[Opening Supplied entries section]
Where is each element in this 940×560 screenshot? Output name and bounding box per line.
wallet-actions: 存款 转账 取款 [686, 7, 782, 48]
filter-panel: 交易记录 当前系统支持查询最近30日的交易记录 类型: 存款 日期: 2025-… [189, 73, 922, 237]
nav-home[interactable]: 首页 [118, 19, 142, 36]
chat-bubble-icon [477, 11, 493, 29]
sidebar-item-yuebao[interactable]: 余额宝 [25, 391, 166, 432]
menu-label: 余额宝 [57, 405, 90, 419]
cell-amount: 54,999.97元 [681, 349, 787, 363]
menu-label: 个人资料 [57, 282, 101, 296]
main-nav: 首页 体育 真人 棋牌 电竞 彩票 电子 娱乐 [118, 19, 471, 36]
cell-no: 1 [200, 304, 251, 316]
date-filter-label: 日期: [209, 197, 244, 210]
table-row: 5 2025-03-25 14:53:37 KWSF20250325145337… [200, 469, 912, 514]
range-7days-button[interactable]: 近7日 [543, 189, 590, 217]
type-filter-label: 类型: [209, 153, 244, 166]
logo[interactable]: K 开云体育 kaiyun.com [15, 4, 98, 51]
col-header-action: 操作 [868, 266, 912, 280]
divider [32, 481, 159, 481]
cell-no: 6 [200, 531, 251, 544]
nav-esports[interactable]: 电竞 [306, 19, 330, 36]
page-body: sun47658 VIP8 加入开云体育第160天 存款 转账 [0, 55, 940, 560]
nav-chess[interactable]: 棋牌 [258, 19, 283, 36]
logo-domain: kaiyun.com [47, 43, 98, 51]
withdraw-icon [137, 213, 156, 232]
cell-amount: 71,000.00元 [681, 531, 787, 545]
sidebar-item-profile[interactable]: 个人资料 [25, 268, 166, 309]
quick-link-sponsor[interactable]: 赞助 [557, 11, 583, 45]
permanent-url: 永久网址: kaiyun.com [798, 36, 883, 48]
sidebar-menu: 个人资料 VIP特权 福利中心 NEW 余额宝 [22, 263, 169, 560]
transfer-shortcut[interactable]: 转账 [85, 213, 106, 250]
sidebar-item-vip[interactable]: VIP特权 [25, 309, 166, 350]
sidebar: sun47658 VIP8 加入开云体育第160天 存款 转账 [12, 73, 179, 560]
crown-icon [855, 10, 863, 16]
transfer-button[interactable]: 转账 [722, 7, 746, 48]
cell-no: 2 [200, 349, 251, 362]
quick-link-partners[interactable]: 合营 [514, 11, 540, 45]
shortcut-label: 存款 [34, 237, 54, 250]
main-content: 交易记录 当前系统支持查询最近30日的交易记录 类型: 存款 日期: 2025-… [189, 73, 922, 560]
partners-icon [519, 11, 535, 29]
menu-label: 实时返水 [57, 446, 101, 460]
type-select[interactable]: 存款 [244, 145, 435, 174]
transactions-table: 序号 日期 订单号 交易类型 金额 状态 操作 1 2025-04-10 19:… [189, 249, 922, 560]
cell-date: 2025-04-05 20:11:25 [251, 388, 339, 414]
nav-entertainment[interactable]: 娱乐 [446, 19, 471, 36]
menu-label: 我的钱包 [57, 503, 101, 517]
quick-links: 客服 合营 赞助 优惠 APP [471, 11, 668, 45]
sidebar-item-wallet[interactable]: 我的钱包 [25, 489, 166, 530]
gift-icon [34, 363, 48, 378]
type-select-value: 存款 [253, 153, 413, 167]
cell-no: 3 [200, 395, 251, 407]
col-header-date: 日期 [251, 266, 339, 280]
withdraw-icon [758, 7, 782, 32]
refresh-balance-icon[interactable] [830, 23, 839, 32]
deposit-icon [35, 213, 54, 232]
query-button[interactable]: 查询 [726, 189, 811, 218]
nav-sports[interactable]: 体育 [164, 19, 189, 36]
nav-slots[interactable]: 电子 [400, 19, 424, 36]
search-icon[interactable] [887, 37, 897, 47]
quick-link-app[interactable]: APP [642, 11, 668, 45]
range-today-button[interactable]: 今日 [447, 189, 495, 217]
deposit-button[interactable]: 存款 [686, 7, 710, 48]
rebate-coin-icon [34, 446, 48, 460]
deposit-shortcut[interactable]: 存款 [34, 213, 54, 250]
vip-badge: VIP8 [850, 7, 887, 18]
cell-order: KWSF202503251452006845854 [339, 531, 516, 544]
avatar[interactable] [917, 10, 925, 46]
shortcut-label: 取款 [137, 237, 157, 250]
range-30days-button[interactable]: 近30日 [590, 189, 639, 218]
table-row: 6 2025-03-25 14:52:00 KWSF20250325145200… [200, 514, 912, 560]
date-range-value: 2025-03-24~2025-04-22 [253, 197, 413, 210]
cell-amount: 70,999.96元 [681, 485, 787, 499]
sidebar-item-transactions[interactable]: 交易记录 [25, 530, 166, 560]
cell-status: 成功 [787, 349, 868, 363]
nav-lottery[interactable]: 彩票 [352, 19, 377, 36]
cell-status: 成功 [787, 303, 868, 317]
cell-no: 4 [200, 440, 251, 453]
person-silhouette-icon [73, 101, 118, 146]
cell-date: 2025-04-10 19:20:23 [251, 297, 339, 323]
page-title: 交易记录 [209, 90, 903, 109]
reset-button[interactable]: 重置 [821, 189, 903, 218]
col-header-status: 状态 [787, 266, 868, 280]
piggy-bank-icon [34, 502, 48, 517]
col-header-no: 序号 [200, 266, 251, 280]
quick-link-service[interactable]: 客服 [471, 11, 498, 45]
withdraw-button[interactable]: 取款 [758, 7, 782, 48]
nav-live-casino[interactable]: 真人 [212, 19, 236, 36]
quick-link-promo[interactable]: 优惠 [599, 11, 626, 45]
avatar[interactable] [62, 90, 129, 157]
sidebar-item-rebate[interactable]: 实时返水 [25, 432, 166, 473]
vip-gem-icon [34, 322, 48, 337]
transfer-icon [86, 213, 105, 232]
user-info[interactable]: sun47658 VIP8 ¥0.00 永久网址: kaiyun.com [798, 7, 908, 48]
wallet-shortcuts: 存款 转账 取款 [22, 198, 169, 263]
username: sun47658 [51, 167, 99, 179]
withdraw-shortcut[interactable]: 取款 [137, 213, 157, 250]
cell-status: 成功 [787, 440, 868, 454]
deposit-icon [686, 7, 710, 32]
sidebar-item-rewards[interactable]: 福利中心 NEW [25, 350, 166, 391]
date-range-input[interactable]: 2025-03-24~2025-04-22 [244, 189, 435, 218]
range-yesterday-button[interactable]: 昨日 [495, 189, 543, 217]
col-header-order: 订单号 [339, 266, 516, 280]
[Closing Supplied entries section]
Determine how many lines of the material above contain "label", and give that number with no other words.

8